→ **Exercise requirements**: The lines to copy are those in the listing below that contain the word "forward".
(Provided entries begins)
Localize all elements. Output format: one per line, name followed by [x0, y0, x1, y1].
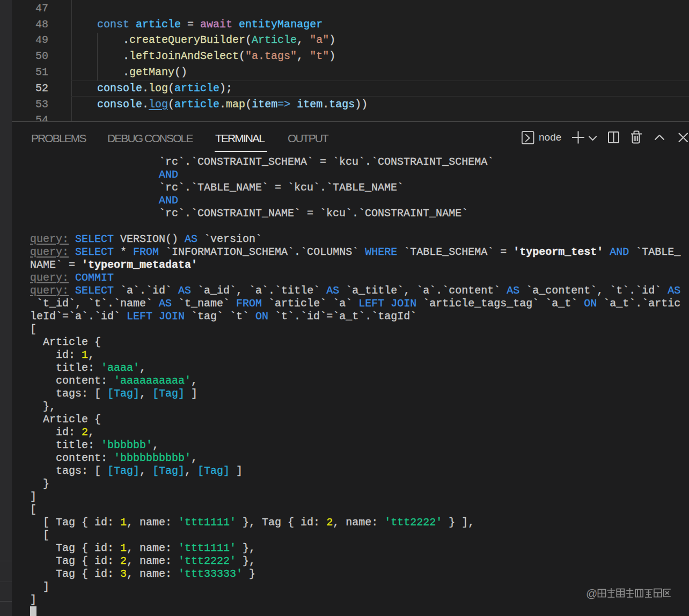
svg-text:@: @ — [586, 587, 597, 599]
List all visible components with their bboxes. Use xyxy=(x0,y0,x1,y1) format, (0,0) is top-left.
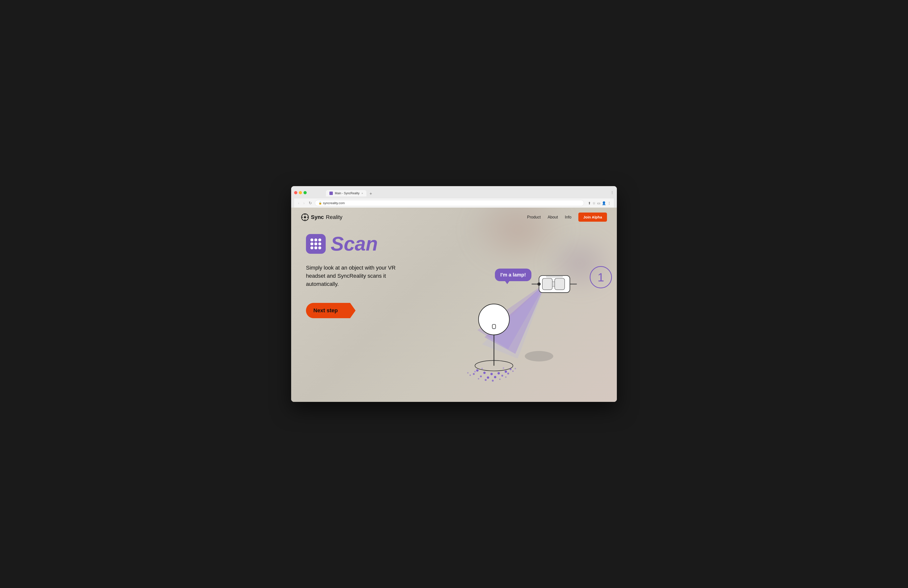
tab-close-icon[interactable]: × xyxy=(361,192,363,195)
scan-title: Scan xyxy=(331,234,378,254)
illustration-area: 1 I'm a lamp! xyxy=(410,264,602,387)
grid-icon xyxy=(311,238,321,249)
traffic-lights xyxy=(294,191,307,194)
svg-point-11 xyxy=(476,369,479,372)
logo-text-reality: Reality xyxy=(326,214,343,221)
maximize-button-tl[interactable] xyxy=(303,191,307,194)
svg-point-14 xyxy=(497,372,500,374)
description-text: Simply look at an object with your VR he… xyxy=(306,264,400,288)
new-tab-button[interactable]: + xyxy=(367,191,374,197)
speech-bubble: I'm a lamp! xyxy=(495,269,531,281)
logo-icon xyxy=(301,213,309,221)
svg-point-1 xyxy=(304,216,306,218)
svg-point-18 xyxy=(480,375,482,377)
main-content: Scan Simply look at an object with your … xyxy=(291,227,617,402)
nav-links: Product About Info Join Alpha xyxy=(527,213,607,222)
next-step-wrapper: Next step xyxy=(306,303,350,318)
svg-point-12 xyxy=(483,372,486,374)
svg-point-26 xyxy=(485,379,486,381)
active-tab[interactable]: Main - SyncReality × xyxy=(326,190,366,197)
refresh-button[interactable]: ↻ xyxy=(307,200,313,206)
browser-chrome: Main - SyncReality × + ⋮ ‹ › ↻ 🔒 syncrea… xyxy=(291,186,617,208)
grid-dot xyxy=(318,246,321,249)
svg-point-28 xyxy=(499,379,501,380)
svg-rect-41 xyxy=(546,276,563,277)
forward-button[interactable]: › xyxy=(302,200,306,206)
profile-icon[interactable]: 👤 xyxy=(602,201,606,205)
svg-point-5 xyxy=(525,351,553,361)
nav-link-info[interactable]: Info xyxy=(565,215,572,219)
close-button-tl[interactable] xyxy=(294,191,297,194)
lock-icon: 🔒 xyxy=(319,201,322,205)
grid-dot xyxy=(311,238,313,242)
svg-point-17 xyxy=(473,373,475,375)
url-display: syncreality.com xyxy=(323,201,345,205)
logo-link[interactable]: SyncReality xyxy=(301,213,343,221)
minimize-button-tl[interactable] xyxy=(299,191,302,194)
svg-point-25 xyxy=(478,378,480,379)
svg-point-20 xyxy=(494,376,496,379)
grid-dot xyxy=(318,238,321,242)
svg-point-22 xyxy=(507,372,509,374)
svg-rect-37 xyxy=(555,279,565,290)
share-icon[interactable]: ⬆ xyxy=(588,201,591,205)
svg-point-31 xyxy=(515,368,516,369)
svg-point-33 xyxy=(481,368,483,369)
svg-point-42 xyxy=(538,283,541,286)
tab-favicon xyxy=(329,192,333,195)
browser-menu-button[interactable]: ⋮ xyxy=(610,190,614,195)
svg-point-32 xyxy=(467,372,468,374)
svg-point-30 xyxy=(474,371,476,372)
svg-point-21 xyxy=(501,375,503,377)
bookmark-icon[interactable]: ☆ xyxy=(592,201,596,205)
grid-dot xyxy=(318,242,321,245)
svg-point-19 xyxy=(487,377,489,379)
nav-link-about[interactable]: About xyxy=(547,215,558,219)
svg-point-34 xyxy=(503,367,504,369)
left-content: Simply look at an object with your VR he… xyxy=(306,264,400,318)
tab-title: Main - SyncReality xyxy=(335,192,359,195)
svg-rect-38 xyxy=(552,282,555,286)
address-bar[interactable]: 🔒 syncreality.com xyxy=(315,200,584,206)
site-nav: SyncReality Product About Info Join Alph… xyxy=(291,208,617,227)
svg-point-29 xyxy=(505,377,507,378)
svg-point-24 xyxy=(512,371,514,372)
browser-controls: Main - SyncReality × + ⋮ xyxy=(294,188,614,197)
logo-text-sync: Sync xyxy=(311,214,324,221)
grid-dot xyxy=(311,242,313,245)
svg-rect-10 xyxy=(492,324,496,329)
back-button[interactable]: ‹ xyxy=(297,200,300,206)
scan-header: Scan xyxy=(306,234,602,254)
grid-dot xyxy=(314,242,317,245)
svg-point-15 xyxy=(505,371,507,373)
grid-dot xyxy=(314,246,317,249)
tab-bar: Main - SyncReality × + xyxy=(326,190,374,197)
grid-dot xyxy=(311,246,313,249)
extensions-icon[interactable]: ⋮ xyxy=(607,201,611,205)
website-content: SyncReality Product About Info Join Alph… xyxy=(291,208,617,402)
browser-window: Main - SyncReality × + ⋮ ‹ › ↻ 🔒 syncrea… xyxy=(291,186,617,402)
svg-point-13 xyxy=(491,373,493,375)
join-alpha-button[interactable]: Join Alpha xyxy=(578,213,607,222)
next-step-button[interactable]: Next step xyxy=(306,303,350,318)
svg-point-23 xyxy=(470,374,471,376)
svg-point-9 xyxy=(478,304,509,335)
svg-rect-36 xyxy=(543,279,552,290)
svg-point-16 xyxy=(510,368,512,370)
nav-link-product[interactable]: Product xyxy=(527,215,541,219)
svg-point-27 xyxy=(492,380,494,382)
grid-dot xyxy=(314,238,317,242)
address-bar-row: ‹ › ↻ 🔒 syncreality.com ⬆ ☆ ▭ 👤 ⋮ xyxy=(294,198,614,208)
sidebar-icon[interactable]: ▭ xyxy=(597,201,601,205)
browser-toolbar-actions: ⬆ ☆ ▭ 👤 ⋮ xyxy=(588,201,611,205)
scan-icon-background xyxy=(306,234,326,254)
content-row: Simply look at an object with your VR he… xyxy=(306,264,602,387)
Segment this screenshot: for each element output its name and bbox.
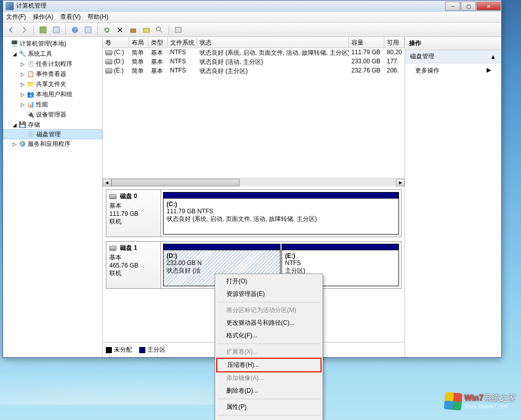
horizontal-scrollbar[interactable]: ◀ ▶ [103,178,405,186]
back-button[interactable] [6,25,16,35]
tree-systools[interactable]: ◢🔧系统工具 [3,49,102,59]
disk-info[interactable]: 磁盘 1基本465.76 GB联机 [106,242,161,288]
maximize-button[interactable]: ▢ [461,2,476,11]
scroll-track[interactable] [111,179,396,186]
svg-rect-5 [131,29,136,32]
col-type[interactable]: 类型 [148,37,168,48]
forward-button[interactable] [19,25,29,35]
tree-eventviewer[interactable]: ▷📋事件查看器 [3,69,102,79]
view-icon[interactable] [83,25,93,35]
refresh-icon[interactable] [102,25,112,35]
app-icon [6,2,14,10]
volume-row[interactable]: (E:)简单基本NTFS状态良好 (主分区)232.76 GB206. [103,66,405,75]
ctx-delete[interactable]: 删除卷(D)... [216,385,322,397]
scroll-right-button[interactable]: ▶ [396,179,405,186]
actions-diskmgmt[interactable]: 磁盘管理▲ [405,50,501,63]
partition[interactable]: (C:)111.79 GB NTFS状态良好 (系统, 启动, 页面文件, 活动… [163,192,399,235]
svg-point-7 [156,27,161,31]
ctx-mirror: 添加镜像(A)... [216,372,322,385]
svg-rect-6 [143,28,149,32]
col-volume[interactable]: 卷 [103,37,129,48]
menu-file[interactable]: 文件(F) [6,13,26,21]
legend-unallocated: 未分配 [106,346,132,354]
settings-icon[interactable] [128,25,138,35]
tree-performance[interactable]: ▷📊性能 [3,99,102,109]
titlebar[interactable]: 计算机管理 ─ ▢ [3,1,501,12]
tree-devicemgr[interactable]: 🔌设备管理器 [3,109,102,120]
search-icon[interactable] [154,25,165,35]
svg-rect-4 [85,27,91,33]
tree-localusers[interactable]: ▷👥本地用户和组 [3,89,102,99]
partition-bar [164,193,398,199]
menu-action[interactable]: 操作(A) [33,13,53,21]
col-layout[interactable]: 布局 [129,37,148,48]
ctx-shrink[interactable]: 压缩卷(H)... [217,359,320,371]
toolbar-separator [33,25,34,35]
svg-rect-0 [40,27,46,33]
tree-diskmgmt[interactable]: 💿磁盘管理 [3,129,102,139]
volume-header: 卷 布局 类型 文件系统 状态 容量 可用 [103,37,405,48]
actions-header: 操作 [405,37,501,50]
col-capacity[interactable]: 容量 [349,37,384,48]
partition-area: (C:)111.79 GB NTFS状态良好 (系统, 启动, 页面文件, 活动… [161,190,401,237]
toolbar: ? [3,23,501,37]
folder-icon[interactable] [141,25,151,35]
delete-icon[interactable] [115,25,125,35]
scroll-left-button[interactable]: ◀ [103,179,111,186]
watermark: Win7系统之家 Www.Winwin7.com [445,393,516,410]
up-button[interactable] [38,25,48,35]
ctx-format[interactable]: 格式化(F)... [216,329,322,342]
collapse-icon: ▲ [490,53,496,60]
chevron-right-icon: ▶ [487,66,491,75]
tree-root[interactable]: 🖥️计算机管理(本地) [3,39,102,49]
navigation-tree[interactable]: 🖥️计算机管理(本地) ◢🔧系统工具 ▷⏱️任务计划程序 ▷📋事件查看器 ▷📁共… [3,37,103,357]
help-icon[interactable]: ? [70,25,80,35]
ctx-properties[interactable]: 属性(P) [216,401,322,413]
window-title: 计算机管理 [16,2,445,10]
drive-icon [105,50,112,55]
svg-rect-8 [175,27,181,32]
toolbar-separator [65,25,66,35]
legend-primary: 主分区 [139,346,166,354]
partition-bar [164,244,280,250]
toolbar-separator [169,25,169,35]
menu-separator [217,302,320,302]
ctx-open[interactable]: 打开(O) [216,275,322,288]
disk-icon [109,246,116,251]
volume-row[interactable]: (C:)简单基本NTFS状态良好 (系统, 启动, 页面文件, 活动, 故障转储… [103,48,405,57]
minimize-button[interactable]: ─ [445,2,460,11]
col-status[interactable]: 状态 [197,37,349,48]
tree-storage[interactable]: ◢💾存储 [3,120,102,130]
tree-sharedfolders[interactable]: ▷📁共享文件夹 [3,79,102,89]
tree-services[interactable]: ▷⚙️服务和应用程序 [3,139,102,149]
ctx-changeletter[interactable]: 更改驱动器号和路径(C)... [216,317,322,329]
tree-taskscheduler[interactable]: ▷⏱️任务计划程序 [3,59,102,69]
ctx-markactive: 将分区标记为活动分区(M) [216,304,322,317]
volume-list[interactable]: 卷 布局 类型 文件系统 状态 容量 可用 (C:)简单基本NTFS状态良好 (… [103,37,405,178]
col-fs[interactable]: 文件系统 [168,37,197,48]
menu-view[interactable]: 查看(V) [60,13,81,21]
close-button[interactable] [476,2,501,11]
ctx-explorer[interactable]: 资源管理器(E) [216,288,322,300]
actions-more[interactable]: 更多操作▶ [405,63,501,78]
disk-info[interactable]: 磁盘 0基本111.79 GB联机 [106,190,161,237]
disk-block: 磁盘 0基本111.79 GB联机(C:)111.79 GB NTFS状态良好 … [106,189,402,237]
partition-body: (C:)111.79 GB NTFS状态良好 (系统, 启动, 页面文件, 活动… [164,199,398,234]
svg-text:?: ? [73,27,76,33]
ctx-help[interactable]: 帮助(H) [216,417,322,420]
window-buttons: ─ ▢ [445,1,501,11]
watermark-text: Win7系统之家 [464,393,516,404]
col-free[interactable]: 可用 [384,37,405,48]
list-icon[interactable] [173,25,183,35]
volume-row[interactable]: (D:)简单基本NTFS状态良好 (活动, 主分区)233.00 GB177. [103,57,405,66]
disk-icon [109,194,116,199]
watermark-logo [444,392,463,411]
properties-button[interactable] [51,25,61,35]
menubar: 文件(F) 操作(A) 查看(V) 帮助(H) [3,12,501,23]
menu-help[interactable]: 帮助(H) [88,13,108,21]
scroll-thumb[interactable] [111,179,239,186]
svg-rect-1 [53,27,59,33]
context-menu: 打开(O) 资源管理器(E) 将分区标记为活动分区(M) 更改驱动器号和路径(C… [215,274,323,420]
ctx-extend: 扩展卷(X)... [216,346,322,358]
menu-separator [217,343,320,344]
(Provided entries ends)
→ **Expected output**:
forward-button[interactable]: › xyxy=(302,200,306,206)
forward-button[interactable] [19,25,29,35]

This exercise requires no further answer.